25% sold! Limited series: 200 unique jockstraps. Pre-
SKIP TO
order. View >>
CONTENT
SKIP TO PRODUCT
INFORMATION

::::::::

→ Task objective: All of the lines above must be returned exactly as they stand.

→ Solution for this exercise:
25% sold! Limited series: 200 unique jockstraps. Pre-
SKIP TO
order. View >>
CONTENT
SKIP TO PRODUCT
INFORMATION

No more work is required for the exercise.